The tidyverse — especially dplyr and tidyr — transformed R into the most productive language for data manipulation. Today you master the grammar of data manipulation: select, filter, mutate, summarize, group_by, and reshape operations.
dplyr's five core verbs cover most data manipulation: filter() keeps rows meeting a condition, select() keeps specified columns, mutate() creates new columns, summarize() reduces rows to summary statistics, arrange() sorts rows. The pipe |> (or %>%) chains operations. group_by() + summarize() performs split-apply-combine — the most common data analysis pattern. All dplyr functions take a data frame first and return a data frame.
Tidy data: each variable is a column, each observation is a row, each value is a cell. pivot_longer() transforms wide to long format (many columns to key-value pairs). pivot_wider() transforms long to wide. separate() splits one column into multiple. unite() combines columns. fill() propagates non-NA values forward/backward. Tidy data works directly with ggplot2 and dplyr without reformatting.

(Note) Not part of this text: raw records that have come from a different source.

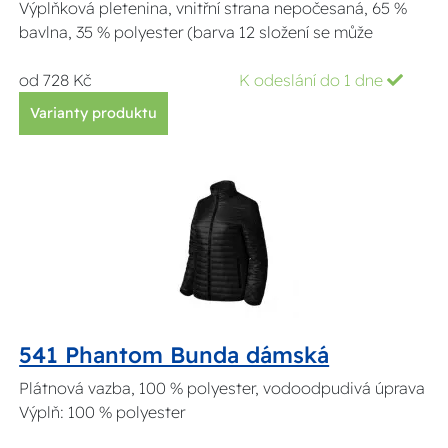
Výplňková pletenina, vnitřní strana nepočesaná, 65 %
bavlna, 35 % polyester (barva 12 složení se může
od 728 Kč
K odeslání do 1 dne
Varianty produktu
541 Phantom Bunda dámská
Plátnová vazba, 100 % polyester, vodoodpudivá úprava
Výplň: 100 % polyester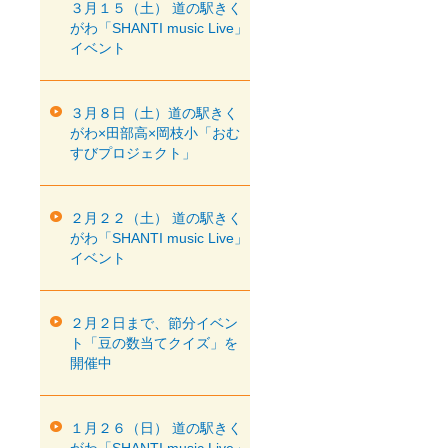
３月１５（土） 道の駅きく
がわ「SHANTI music Live」
イベント
３月８日（土）道の駅きく
がわ×田部高×岡枝小「おむ
すびプロジェクト」
２月２２（土） 道の駅きく
がわ「SHANTI music Live」
イベント
２月２日まで、節分イベン
ト「豆の数当てクイズ」を
開催中
１月２６（日） 道の駅きく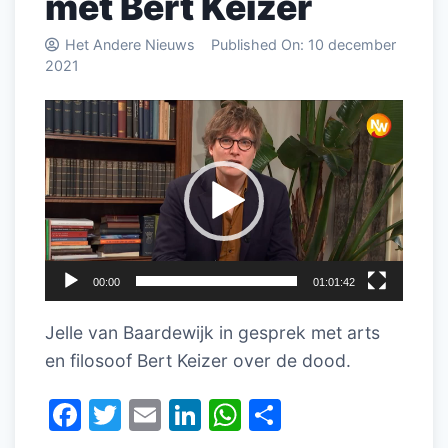
met Bert Keizer
Het Andere Nieuws
Published On:
10 december
2021
Videospeler
00:00
01:01:42
Jelle van Baardewijk in gesprek met arts
en filosoof Bert Keizer over de dood.
F
T
E
Li
W
D
a
w
m
n
h
el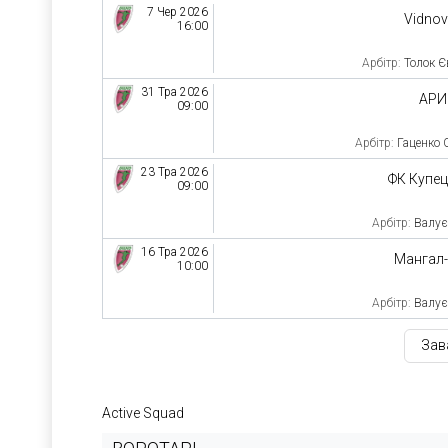
7 Чер 2026
Vidno
16:00
Арбітр:
Толок Є
31 Тра 2026
АРИ
09:00
Арбітр:
Гаценко 
23 Тра 2026
ФК Купе
09:00
Арбітр:
Валує
16 Тра 2026
Мангал
10:00
Арбітр:
Валує
Зав
Active Squad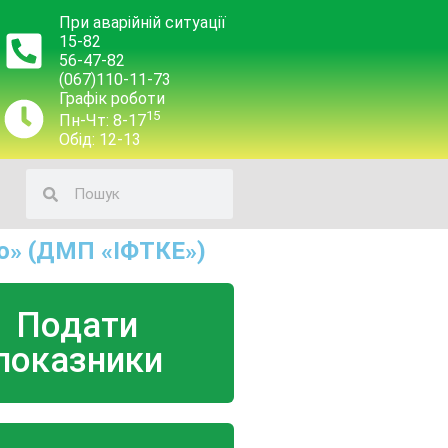
При аварійній ситуації
15-82
56-47-82
(067)110-11-73
Графік роботи
15
Пн-Чт: 8-17
Обід: 12-13
о» (ДМП «ІФТКЕ»)
Подати
показники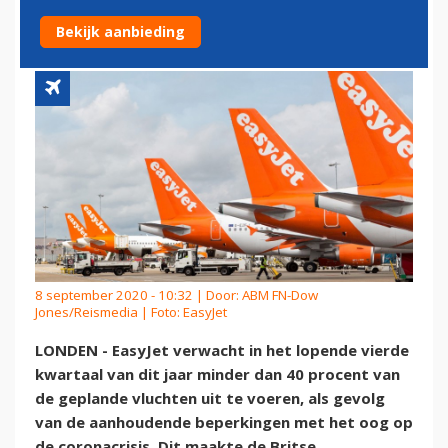
DOOR REISRESTRICTIES
Bekijk aanbieding
8 september 2020 - 10:32 | Door:
ABM FN-Dow
Jones/Reismedia
| Foto: EasyJet
LONDEN - EasyJet verwacht in het lopende vierde
kwartaal van dit jaar minder dan 40 procent van
de geplande vluchten uit te voeren, als gevolg
van de aanhoudende beperkingen met het oog op
de coronacrisis. Dit maakte de Britse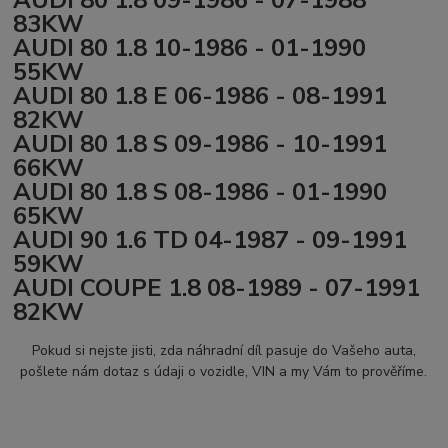
AUDI 80 1.8 09-1986 - 07-1988
83KW
AUDI 80 1.8 10-1986 - 01-1990
55KW
AUDI 80 1.8 E 06-1986 - 08-1991
82KW
AUDI 80 1.8 S 09-1986 - 10-1991
66KW
AUDI 80 1.8 S 08-1986 - 01-1990
65KW
AUDI 90 1.6 TD 04-1987 - 09-1991
59KW
AUDI COUPE 1.8 08-1989 - 07-1991
82KW
Pokud si nejste jisti, zda náhradní díl pasuje do Vašeho auta,
pošlete nám dotaz s údaji o vozidle, VIN a my Vám to prověříme.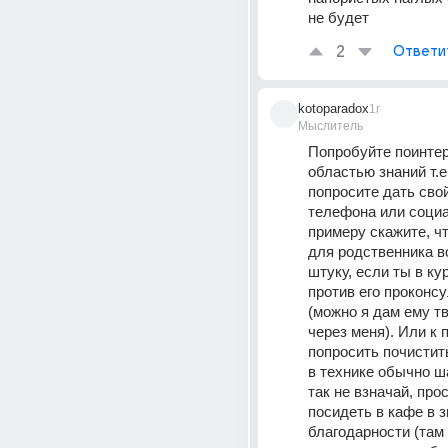
не будет
2
Ответи
kotoparadox
1г
Мыслитель
Попробуйте поинтер
областью знаний т.е.
попросите дать свой
телефона или социал
примеру скажите, чт
для родственника во
штуку, если ты в кур
против его проконсу
(можно я дам ему тв
через меня). Или к 
попросить почистить
в технике обычно ша
так не взначай, прос
посидеть в кафе в зн
благодарности (там 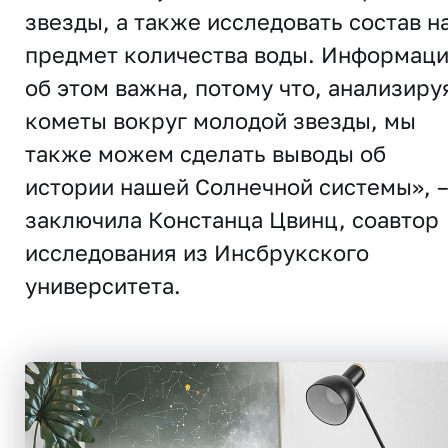
звезды, а также исследовать состав н
предмет количества воды. Информац
об этом важна, потому что, анализиру
кометы вокруг молодой звезды, мы
также можем сделать выводы об
истории нашей Солнечной системы», 
заключила Констанца Цвинц, соавтор
исследования из Инсбрукского
университета.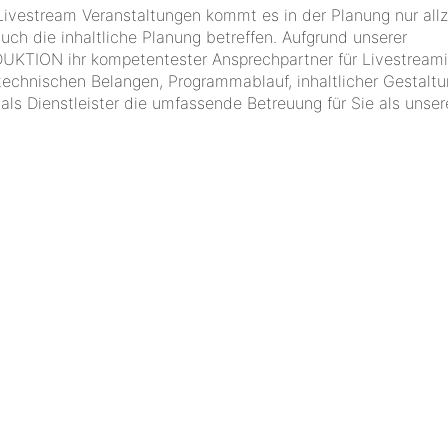
 Livestream Veranstaltungen kommt es in der Planung nur allz
auch die inhaltliche Planung betreffen. Aufgrund unserer
ION ihr kompetentester Ansprechpartner für Livestream
technischen Belangen, Programmablauf, inhaltlicher Gestaltu
ls Dienstleister die umfassende Betreuung für Sie als unser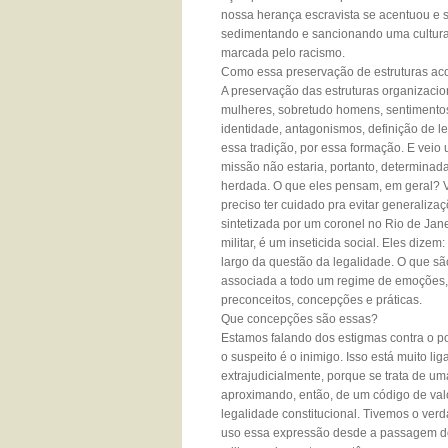
nossa herança escravista se acentuou e se
sedimentando e sancionando uma cultura que
marcada pelo racismo.
Como essa preservação de estruturas ac
A preservação das estruturas organizac
mulheres, sobretudo homens, sentimentos
identidade, antagonismos, definição de 
essa tradição, por essa formação. E veio
missão não estaria, portanto, determinada
herdada. O que eles pensam, em geral? V
preciso ter cuidado pra evitar generaliza
sintetizada por um coronel no Rio de Jane
militar, é um inseticida social. Eles diz
largo da questão da legalidade. O que s
associada a todo um regime de emoções, 
preconceitos, concepções e práticas.
Que concepções são essas?
Estamos falando dos estigmas contra o po
o suspeito é o inimigo. Isso está muito l
extrajudicialmente, porque se trata de u
aproximando, então, de um código de val
legalidade constitucional. Tivemos o ver
uso essa expressão desde a passagem d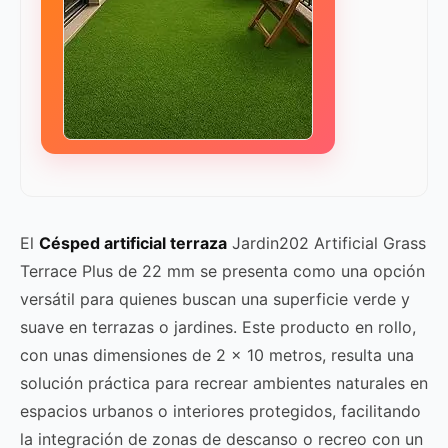
El
Césped artificial terraza
Jardin202 Artificial Grass
Terrace Plus de 22 mm se presenta como una opción
versátil para quienes buscan una superficie verde y
suave en terrazas o jardines. Este producto en rollo,
con unas dimensiones de 2 x 10 metros, resulta una
solución práctica para recrear ambientes naturales en
espacios urbanos o interiores protegidos, facilitando
la integración de zonas de descanso o recreo con un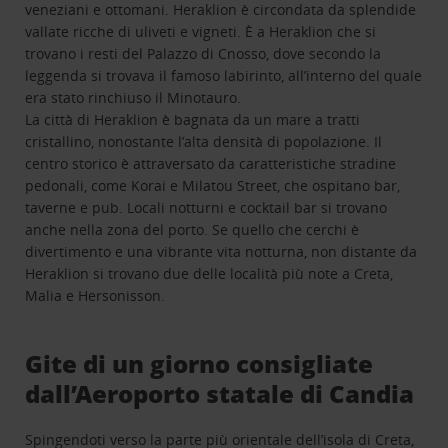
veneziani e ottomani. Heraklion è circondata da splendide
vallate ricche di uliveti e vigneti. È a Heraklion che si
trovano i resti del Palazzo di Cnosso, dove secondo la
leggenda si trovava il famoso labirinto, all’interno del quale
era stato rinchiuso il Minotauro.
La città di Heraklion è bagnata da un mare a tratti
cristallino, nonostante l’alta densità di popolazione. Il
centro storico è attraversato da caratteristiche stradine
pedonali, come Korai e Milatou Street, che ospitano bar,
taverne e pub. Locali notturni e cocktail bar si trovano
anche nella zona del porto. Se quello che cerchi è
divertimento e una vibrante vita notturna, non distante da
Heraklion si trovano due delle località più note a Creta,
Malia e Hersonisson.
Gite di un giorno consigliate
dall’Aeroporto statale di Candia
Spingendoti verso la parte più orientale dell’isola di Creta,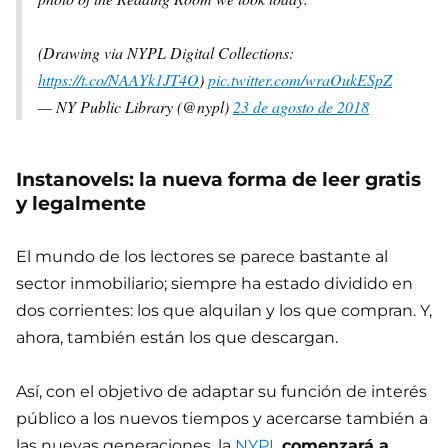
(Drawing via NYPL Digital Collections:
https://t.co/NAAYk1JT4O
)
pic.twitter.com/wraOukESpZ
— NY Public Library (@nypl)
23 de agosto de 2018
Instanovels: la nueva forma de leer gratis
y legalmente
El mundo de los lectores se parece bastante al
sector inmobiliario; siempre ha estado dividido en
dos corrientes: los que alquilan y los que compran. Y,
ahora, también están los que descargan.
Así, con el objetivo de adaptar su función de interés
público a los nuevos tiempos y acercarse también a
las nuevas generaciones, la
NYPL
comenzará a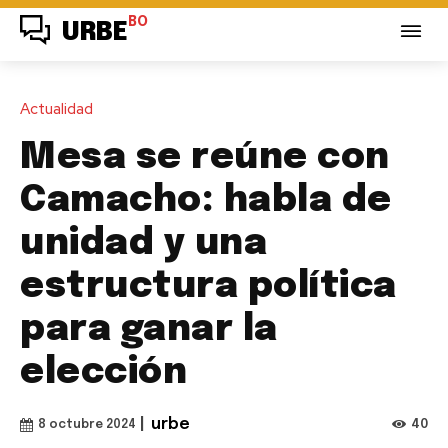
BO
URBE
Actualidad
Mesa se reúne con
Camacho: habla de
unidad y una
estructura política
para ganar la
elección
|
urbe
40
8 octubre 2024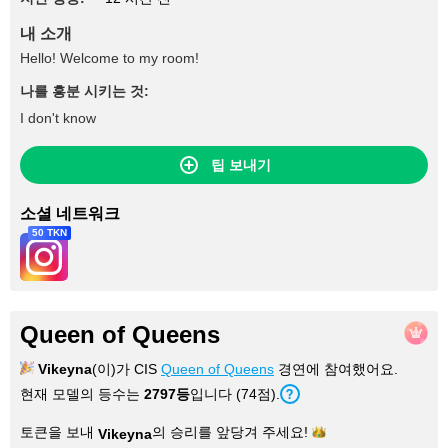
내 소개
Hello! Welcome to my room!
나를 흥분 시키는 것:
I don't know
팁 보내기
소셜 네트워크
50 TKN
Queen of Queens
Vikeyna
(이)가 CIS
Queen of Queens
경연에 참여했어요.
현재 모델의 등수는
2797등
입니다 (74점).
토큰을 보내
의 승리를 앞당겨
주세요!
Vikeyna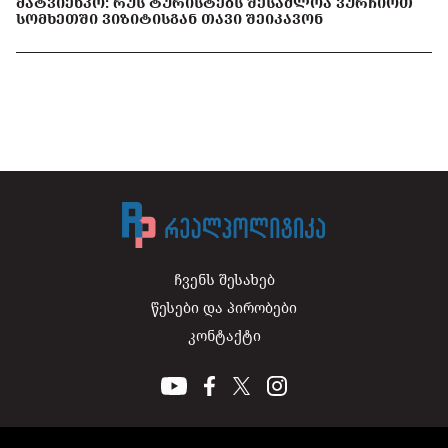
ᲛᲐᲢᲕᲘᲔᲜᲙᲝ: ᲠᲣᲡ ᲢᲣᲠᲘᲡᲢᲔᲑᲡ ᲨᲔᲡᲐᲫᲚᲝᲐ ᲕᲣᲠᲩᲘᲝᲗ
ᲡᲝᲛᲮᲔᲗᲨᲘ ᲕᲘᲖᲘᲢᲘᲡᲒᲐᲜ ᲗᲐᲕᲘ ᲨᲔᲘᲙᲐᲕᲝᲜ
ჩვენს შესახებ
წესები და პირობები
კონტაქტი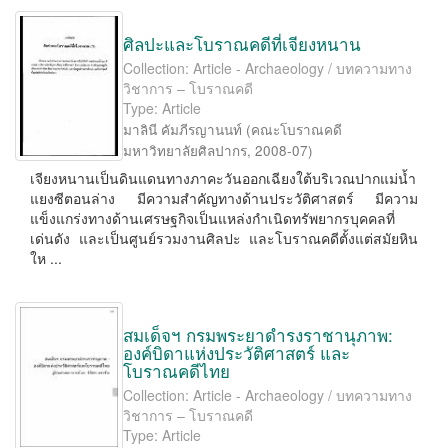
ศิลปะและโบราณคดีที่เจียงหนาน
Collection: Article - Archaeology / บทความทาง
วิชาการ – โบราณคดี
Type: Article
มาลินี คัมภีรญานนท์
(
คณะโบราณคดี
มหาวิทยาลัยศิลปากร
,
2008-07
)
เจียงหนานเป็นดินแดนทางภาคะวันออกเฉียงใต้บริเวณปากแม่น้ำ
แยงซีตอนล่าง มีความสำคัญทางด้านประวัติศาสตร์ มีความ
แข็งแกร่งทางด้านเศรษฐกิจเป็นแหล่งกำเนิดทรัพยากรบุคคลที่
เด่นดัง และเป็นศูนย์รวมงานศิลปะ และโบราณคดีตั้งแต่สมัยหิน
ให ...
สมเด็จฯ กรมพระยาดำรงราชานุภาพ:
องค์บิดาแห่งประวัติศาสตร์ และ
โบราณคดีไทย
Collection: Article - Archaeology / บทความทาง
วิชาการ – โบราณคดี
Type: Article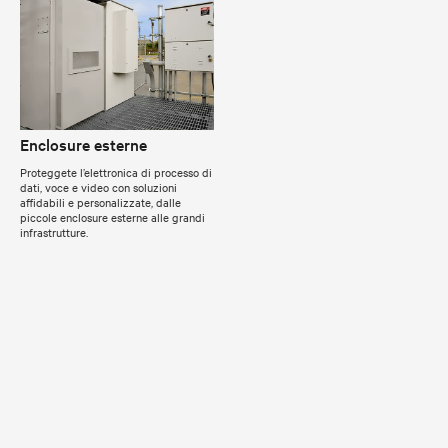
Enclosure esterne
Proteggete l’elettronica di processo di
dati, voce e video con soluzioni
affidabili e personalizzate, dalle
piccole enclosure esterne alle grandi
infrastrutture.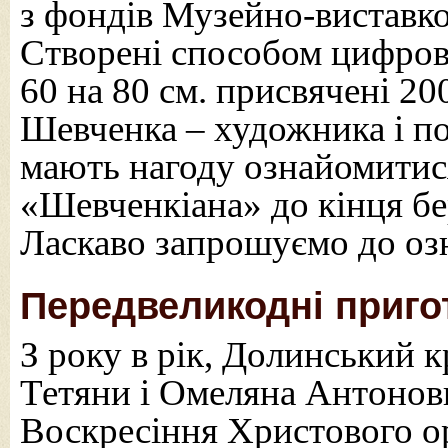
з фондів Музейно-виставко
Створені способом цифров
60 на 80 см. присвячені 20
Шевченка – художника і по
мають нагоду ознайомитися
«Шевченкіана» до кінця бе
Ласкаво запрошуємо до оз
Передвеликодні приго
З року в рік, Долинський 
Тетяни і Омеляна Антонови
Воскресіння Христового орг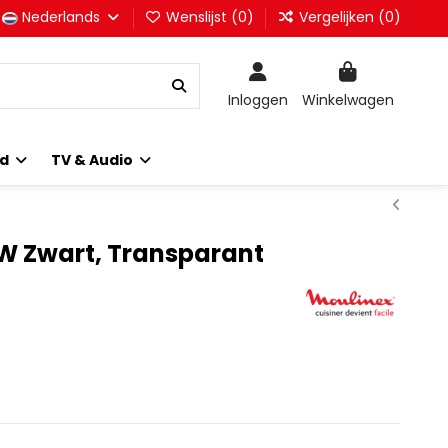
Nederlands
Wenslijst (
0
)
Vergelijken (
0
)
Inloggen
Winkelwagen
id
TV & Audio
 W Zwart, Transparant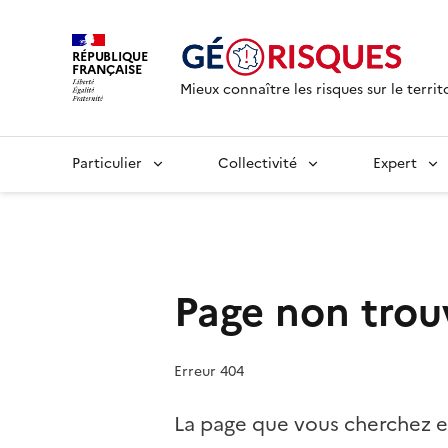
RÉPUBLIQUE
FRANÇAISE
Mieux connaître les risques sur le territ
Particulier
Collectivité
Expert
Page non trou
Erreur 404
La page que vous cherchez e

dplyr's join functions mirror SQL: left_join(x, y, by='key') keeps all rows from x and matching rows from y; inner_join keeps only matching rows; right_join and full_join handle the other cases. anti_join(x, y) returns rows in x with no match in y — useful for finding unmatched records. Multiple join keys: by = c('id', 'date').
library(dplyr)
library(tidyr)
# dplyr: summarize sales by region
sales <- data.frame(
region = c('East','East','West','West','North'),
product = c('A','B','A','C','A'),
revenue = c(100, 200, 150, 300, 80),
units = c(5, 8, 6, 12, 3)
)
sales |>
group_by(region) |>
summarize(
total_revenue = sum(revenue),
avg_units = mean(units),
n_products = n()
) |>
arrange(desc(total_revenue))
# tidyr: pivot wide to long
scores_wide <- data.frame(
student = c('Alice', 'Bob'),
math = c(90, 85),
english = c(88, 92),
science = c(95, 78)
)
scores_long <- scores_wide |>
pivot_longer(cols = -student,
names_to = 'subject',
values_to = 'score')
# student subject score
# Alice math 90
# Alice english 88
# ...
Using the nycflights13 dataset, build a full analysis: which routes have the worst on-time performance? Which months are worst? Do delays compound (does a late departure predict a late arrival)? Produce a summary table and answer each question with dplyr code.